Moldy flower buds, whether infected with bud rot (Botrytis cinerea) or powdery mildew (or oidium, a catchall term for a fungal disease caused by a powdery mildew), and depending upon severity, will have a lower overall harvest weight. If mold has entered the plant’s system, it will remain there after har­vest. Medical patients or anybody with respiratory ailments should not vaporize or smoke moldy cannabis. For more information, see chapter 24, Diseases & Pests

Medical patients or anybody with respi­ratory ailments should not vaporize or smoke moldy cannabis.

Stop molds and mildews before they start and spread through the entire crop. Inspect plants at night with a UVC flashlight to spot newly forming fungus. Spray with a hydrogen peroxide (H2O2) solution to kill fungus. If the infection is bad, spray the entire plant with hydro­gen peroxide solution before harvesting. Harvest plants carefully so that any remaining spores from the fungal disease do not contaminate other plants in the garden. Pour one cup (8 oz [236.6 ml]) of 3 percent H2O2 into 5 gallons (19 L) of water. 

Bathe harvested branches full of buds for 1 to 5 minutes in the diluted H2O2, then shake dry and hang in a well-aerated room until excess surface water is gone. Manicure buds while plants are fresh and supple. See “Powdery Mildew” in chapter 24, Diseases & Pests, for com­plete information on control.

Too often gardeners harvest their moldy crops and trim off mold-affected foliage. This practice spreads mold spores and does not control the disease. Drying the crop will result in lingering mold living in and on harvested flower buds, branches, and leaves. Making water-or dry-sieve hashish will not kill the disease either. Once the diseases have entered the system of the harvested foliage, they will stay even if washed off the surface of the plant.

Two ways to clean include soaking in hydrogen peroxide and passing under a UVC lamp.
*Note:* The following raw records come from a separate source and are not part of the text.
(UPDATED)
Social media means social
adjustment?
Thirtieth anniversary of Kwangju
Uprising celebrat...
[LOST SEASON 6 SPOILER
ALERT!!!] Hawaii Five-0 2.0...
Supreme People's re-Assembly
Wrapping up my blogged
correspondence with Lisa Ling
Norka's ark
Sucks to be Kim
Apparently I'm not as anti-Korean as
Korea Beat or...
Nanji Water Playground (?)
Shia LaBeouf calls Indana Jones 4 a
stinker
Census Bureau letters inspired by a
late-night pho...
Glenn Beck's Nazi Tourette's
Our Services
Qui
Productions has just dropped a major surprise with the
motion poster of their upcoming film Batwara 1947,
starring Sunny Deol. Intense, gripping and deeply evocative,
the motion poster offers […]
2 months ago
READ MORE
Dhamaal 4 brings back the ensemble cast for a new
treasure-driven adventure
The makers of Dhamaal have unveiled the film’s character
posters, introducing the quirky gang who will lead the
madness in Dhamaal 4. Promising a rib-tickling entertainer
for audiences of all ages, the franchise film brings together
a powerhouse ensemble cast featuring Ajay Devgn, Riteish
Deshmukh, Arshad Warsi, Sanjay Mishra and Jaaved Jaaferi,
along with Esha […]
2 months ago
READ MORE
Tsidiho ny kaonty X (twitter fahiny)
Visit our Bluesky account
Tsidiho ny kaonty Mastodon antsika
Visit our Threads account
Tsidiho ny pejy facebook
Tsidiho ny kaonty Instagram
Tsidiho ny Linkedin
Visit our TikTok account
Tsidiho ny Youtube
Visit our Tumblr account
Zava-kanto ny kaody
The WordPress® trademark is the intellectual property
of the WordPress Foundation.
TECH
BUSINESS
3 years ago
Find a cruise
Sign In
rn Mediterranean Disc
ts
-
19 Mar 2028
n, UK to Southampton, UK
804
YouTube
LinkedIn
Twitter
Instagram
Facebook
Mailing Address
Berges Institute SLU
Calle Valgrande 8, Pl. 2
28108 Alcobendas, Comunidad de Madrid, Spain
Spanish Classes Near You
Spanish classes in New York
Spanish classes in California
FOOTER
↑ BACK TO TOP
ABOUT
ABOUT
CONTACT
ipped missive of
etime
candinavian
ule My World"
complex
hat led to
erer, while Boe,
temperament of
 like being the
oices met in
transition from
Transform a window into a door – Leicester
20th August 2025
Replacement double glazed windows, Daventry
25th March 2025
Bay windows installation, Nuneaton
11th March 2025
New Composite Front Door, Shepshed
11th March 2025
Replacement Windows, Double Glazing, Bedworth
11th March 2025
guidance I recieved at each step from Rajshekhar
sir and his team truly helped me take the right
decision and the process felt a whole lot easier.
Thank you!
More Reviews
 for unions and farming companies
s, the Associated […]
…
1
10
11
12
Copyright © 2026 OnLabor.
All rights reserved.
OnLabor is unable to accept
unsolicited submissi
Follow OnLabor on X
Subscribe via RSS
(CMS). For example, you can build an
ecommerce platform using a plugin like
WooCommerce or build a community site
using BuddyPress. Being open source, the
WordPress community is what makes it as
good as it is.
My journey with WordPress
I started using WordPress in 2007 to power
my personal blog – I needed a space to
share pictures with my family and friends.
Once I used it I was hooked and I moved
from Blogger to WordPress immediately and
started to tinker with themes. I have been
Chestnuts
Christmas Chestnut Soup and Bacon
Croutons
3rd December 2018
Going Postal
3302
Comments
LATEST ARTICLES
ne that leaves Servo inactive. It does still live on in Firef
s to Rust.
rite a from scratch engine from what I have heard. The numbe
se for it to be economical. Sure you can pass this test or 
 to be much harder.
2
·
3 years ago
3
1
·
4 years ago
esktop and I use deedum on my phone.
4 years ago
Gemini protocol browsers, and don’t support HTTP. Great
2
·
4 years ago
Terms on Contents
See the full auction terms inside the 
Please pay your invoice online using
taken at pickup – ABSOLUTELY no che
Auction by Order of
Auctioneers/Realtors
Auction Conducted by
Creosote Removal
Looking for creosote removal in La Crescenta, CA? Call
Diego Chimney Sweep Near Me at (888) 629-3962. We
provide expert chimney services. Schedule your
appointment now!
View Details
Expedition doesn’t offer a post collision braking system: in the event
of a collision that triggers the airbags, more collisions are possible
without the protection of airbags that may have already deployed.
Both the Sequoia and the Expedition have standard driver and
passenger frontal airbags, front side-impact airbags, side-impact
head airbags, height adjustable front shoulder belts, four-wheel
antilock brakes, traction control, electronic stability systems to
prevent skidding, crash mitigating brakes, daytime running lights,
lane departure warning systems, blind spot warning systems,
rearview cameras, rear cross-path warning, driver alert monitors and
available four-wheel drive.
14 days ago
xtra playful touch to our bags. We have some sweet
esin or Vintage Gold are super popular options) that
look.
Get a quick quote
Soak freshly harvested cannabis in a container filled with diluted H2O2 (see recipe earlier in this section). Mildews and surface molds will float to the top and can be skimmed off. Rinse bud-filled branches with a spray of fresh water, shake lightly to remove water, and then manicure and dry.

Pass harvested foliage under ultraviolet (UVC) light to kill surface molds and bacteria. About a second or two is all the UVC light a plant can withstand. Check with manufacturers for application times.

A moldy crop is a big problem. Always keep a close eye on the garden, and inspect for early signs of mold so that it does not spread.